O juridicamente coerente seria compreendermos que o conceito de “família” fora estabelecido, em respeito ao valor moral, social e legitimamente predominante, devendo, então, ser acatado ou, ao menos, tolerado, sem a agressão rebelde da teoria intolerante do “politicamente correto”, que vem sendo encampada pelo Poder Judiciário e, especificamente, infiltrando-se no STF. Afinal, o pluralismo é fundamento da República Federativa do Brasil (1.º,V). Ou seja, inexistindo ofensas ou discriminações inequívocas, o grupo minoritário e portador de valor moral divergente obrigatoriamente deve tolerar a escolha do legislador. Da mesma forma como o senso moral minoritário deve ser respeitado pela maioria discordante.
O caso da interrupção de gravidez, fora das hipóteses de risco de morte para a gestante e de gestação derivada de estupro. O STF também considerou “injusto” para com as mulheres grávidas de fetos anencéfalos, que a realização do aborto seja classificada como crime. Analogamente, entendeu que a “injustiça” também ocorre quando mulheres são proibidas de praticar o aborto até o terceiro mês de gestação. Novamente, percebe-se o viés nitidamente ideológico e o juízo de valor moral sobressaindo-se na interpretação jurídica, em detrimento da linguagem expressa no texto da lei penal. (análise aprofundada do caso no ebook STF e interrupção de gravidez: o que esperarmos; download disponível)

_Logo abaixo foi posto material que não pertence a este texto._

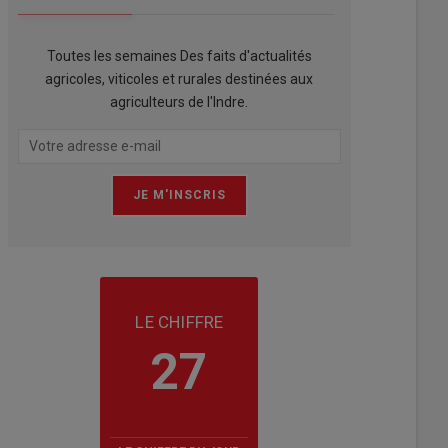
Toutes les semaines Des faits d'actualités
agricoles, viticoles et rurales destinées aux
agriculteurs de l'Indre.
LE CHIFFRE
27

Não defendo que seja juridicamente impossível, pela via interpretativa, chegarmos a uma decisão fundamentada em argumentação coerente e essencialmente objetiva, que permita validamente a interrupção da gravidez em casos excepcionais. A minha crítica é em relação ao uso de argumentos preponderantemente morais e ideológicos, criadores de lacunas na lei, na verdade, inexistentes (lacunas valorativas), para justificar uma interpretação construtiva de direitos, a bel-prazer, pelo jurista, na teoria, ou pelo juiz, na prática. A segurança jurídica agradece de antemão.

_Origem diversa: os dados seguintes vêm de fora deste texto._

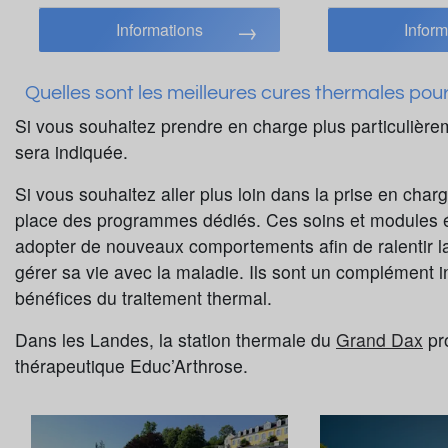
Informations
Inform
Quelles sont les meilleures cures thermales pour
Si vous souhaitez prendre en charge plus particulièr
sera indiquée.
Si vous souhaitez aller plus loin dans la prise en cha
place des programmes dédiés. Ces soins et modules édu
adopter de nouveaux comportements afin de ralentir l
gérer sa vie avec la maladie. Ils sont un complément in
bénéfices du traitement thermal.
Dans les Landes, la station thermale du
Grand Dax
pr
thérapeutique Educ’Arthrose.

Para não passar em branco: o que penso da intervenção federal na segurança pública do Rio de Janeiro? Muito já foi dito, tanto por especialistas, quanto por políticos e cidadãos. Desconsiderando os fundamentos políticos reais e os interesses escusos por detrás, particularmente, gostei. Pior do que estava, acho que até com esforço do governo carioca para piorar ficaria difícil! As forças armadas darão conta do caos? Torço a favor, mas desacreditado num resultado geral que resgate a confiança na segurança que desejamos como moradores e, principalmente, contribuintes achacados de impostos e que nada recebe do Estado, como contraprestação em serviços decentes. O tempo é o senhor da razão.

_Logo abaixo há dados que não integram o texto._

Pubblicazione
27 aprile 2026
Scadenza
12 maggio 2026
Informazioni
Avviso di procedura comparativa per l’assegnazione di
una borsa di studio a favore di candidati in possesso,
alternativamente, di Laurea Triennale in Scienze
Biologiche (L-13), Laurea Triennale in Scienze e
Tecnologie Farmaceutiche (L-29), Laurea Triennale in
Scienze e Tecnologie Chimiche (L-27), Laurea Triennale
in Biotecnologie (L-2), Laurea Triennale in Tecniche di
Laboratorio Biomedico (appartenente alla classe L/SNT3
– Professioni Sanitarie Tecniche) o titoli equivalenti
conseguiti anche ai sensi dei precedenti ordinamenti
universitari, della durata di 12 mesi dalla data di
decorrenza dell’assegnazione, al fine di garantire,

Aproveitando o gancho do que escrevi sobre lacuna valorativa, uma questão especificamente está em aberto, pouco se falando. O texto constitucional, no art.60,§1.º, diz o seguinte: “A Constituição não poderá ser emendada na vigência de intervenção federal (…).” Ora, como é notório o interesse no Governo Federal na aprovação da reforma da previdência em andamento no Congresso Nacional, a intervenção tornou-se óbice jurídico para a discussão e votação da matéria? Mantendo minha coerência argumentativa, afirmo categoricamente: não; não impede. O texto fala em proibição de “ser emendada”. E “emenda” apenas ocorre após a promulgação da PEC aprovada em votação, nos moldes previstos (60,§2.º). Aprovada, mas sem promulgação (§3.º), jamais revogará a redação anterior. Simples assim. Para que “reinventar a roda”?
“Os seres humanos erram, e as pessoas espertas e sábias também erram. É por isso que temos de ter em mente que o que pensamos que sabemos pode ser falso. Mesmo que seja autorrefutante a crença geral de que todas as nossas crenças são falsas, é plausível pensar que, dada uma qualquer crença particular, essa crença pode ser falsa. Precisamos do mesmo tipo de equilíbrio que referi relativamente aos nossos professores: não podemos lucidamente em nada acreditar (apesar de podermos ter a niilista crença ilusória de que o podemos fazer – e note-se que isto é uma crença), mas também não devemos aceitar como definitivo tudo aquilo em que acreditamos.” Desiderio Murcho. Pensar outra vez. Filosofia, valor e verdade. Ebook kindle. p.74.